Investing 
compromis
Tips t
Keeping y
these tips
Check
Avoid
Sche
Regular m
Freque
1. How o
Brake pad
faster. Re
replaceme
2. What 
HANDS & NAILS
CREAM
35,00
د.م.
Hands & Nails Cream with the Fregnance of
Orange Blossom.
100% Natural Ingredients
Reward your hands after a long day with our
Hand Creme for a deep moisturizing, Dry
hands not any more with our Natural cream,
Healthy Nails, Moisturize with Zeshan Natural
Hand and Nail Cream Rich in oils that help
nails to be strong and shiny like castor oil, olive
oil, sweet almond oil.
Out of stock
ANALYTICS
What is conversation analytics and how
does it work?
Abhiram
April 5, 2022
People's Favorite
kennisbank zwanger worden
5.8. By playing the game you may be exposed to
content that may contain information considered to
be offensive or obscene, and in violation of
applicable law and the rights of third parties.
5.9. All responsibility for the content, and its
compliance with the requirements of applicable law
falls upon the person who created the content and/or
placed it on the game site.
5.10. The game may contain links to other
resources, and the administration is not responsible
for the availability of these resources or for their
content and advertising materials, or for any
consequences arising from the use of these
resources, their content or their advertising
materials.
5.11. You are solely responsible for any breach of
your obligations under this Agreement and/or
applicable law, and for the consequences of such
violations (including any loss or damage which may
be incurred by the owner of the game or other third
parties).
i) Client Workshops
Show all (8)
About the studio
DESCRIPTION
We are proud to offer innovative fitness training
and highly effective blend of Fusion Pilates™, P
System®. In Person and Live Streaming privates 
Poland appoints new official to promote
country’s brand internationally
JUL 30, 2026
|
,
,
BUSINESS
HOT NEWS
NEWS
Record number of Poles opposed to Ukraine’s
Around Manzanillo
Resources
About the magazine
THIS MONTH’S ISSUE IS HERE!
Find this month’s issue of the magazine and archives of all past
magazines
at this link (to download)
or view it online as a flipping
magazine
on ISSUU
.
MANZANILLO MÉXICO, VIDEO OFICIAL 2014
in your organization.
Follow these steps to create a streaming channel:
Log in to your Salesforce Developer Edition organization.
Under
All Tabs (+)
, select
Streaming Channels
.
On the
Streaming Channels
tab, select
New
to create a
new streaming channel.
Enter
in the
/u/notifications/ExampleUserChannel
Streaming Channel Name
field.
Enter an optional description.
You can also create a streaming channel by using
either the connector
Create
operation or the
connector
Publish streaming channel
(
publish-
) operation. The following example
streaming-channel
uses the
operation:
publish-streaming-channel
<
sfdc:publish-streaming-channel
------------------------------------------------------------
● Exercise requirements: Every line of the data must be reproduced exactly.

● Solution for this exercise:
Investing 
compromis
Tips t
Keeping y
these tips
Check
Avoid
Sche
Regular m
Freque
1. How o
Brake pad
faster. Re
replaceme
2. What 
HANDS & NAILS
CREAM
35,00
د.م.
Hands & Nails Cream with the Fregnance of
Orange Blossom.
100% Natural Ingredients
Reward your hands after a long day with our
Hand Creme for a deep moisturizing, Dry
hands not any more with our Natural cream,
Healthy Nails, Moisturize with Zeshan Natural
Hand and Nail Cream Rich in oils that help
nails to be strong and shiny like castor oil, olive
oil, sweet almond oil.
Out of stock
ANALYTICS
What is conversation analytics and how
does it work?
Abhiram
April 5, 2022
People's Favorite
kennisbank zwanger worden
5.8. By playing the game you may be exposed to
content that may contain information considered to
be offensive or obscene, and in violation of
applicable law and the rights of third parties.
5.9. All responsibility for the content, and its
compliance with the requirements of applicable law
falls upon the person who created the content and/or
placed it on the game site.
5.10. The game may contain links to other
resources, and the administration is not responsible
for the availability of these resources or for their
content and advertising materials, or for any
consequences arising from the use of these
resources, their content or their advertising
materials.
5.11. You are solely responsible for any breach of
your obligations under this Agreement and/or
applicable law, and for the consequences of such
violations (including any loss or damage which may
be incurred by the owner of the game or other third
parties).
i) Client Workshops
Show all (8)
About the studio
DESCRIPTION
We are proud to offer innovative fitness training
and highly effective blend of Fusion Pilates™, P
System®. In Person and Live Streaming privates 
Poland appoints new official to promote
country’s brand internationally
JUL 30, 2026
|
,
,
BUSINESS
HOT NEWS
NEWS
Record number of Poles opposed to Ukraine’s
Around Manzanillo
Resources
About the magazine
THIS MONTH’S ISSUE IS HERE!
Find this month’s issue of the magazine and archives of all past
magazines
at this link (to download)
or view it online as a flipping
magazine
on ISSUU
.
MANZANILLO MÉXICO, VIDEO OFICIAL 2014
in your organization.
Follow these steps to create a streaming channel:
Log in to your Salesforce Developer Edition organization.
Under
All Tabs (+)
, select
Streaming Channels
.
On the
Streaming Channels
tab, select
New
to create a
new streaming channel.
Enter
in the
/u/notifications/ExampleUserChannel
Streaming Channel Name
field.
Enter an optional description.
You can also create a streaming channel by using
either the connector
Create
operation or the
connector
Publish streaming channel
(
publish-
) operation. The following example
streaming-channel
uses the
operation:
publish-streaming-channel
<
sfdc:publish-streaming-channel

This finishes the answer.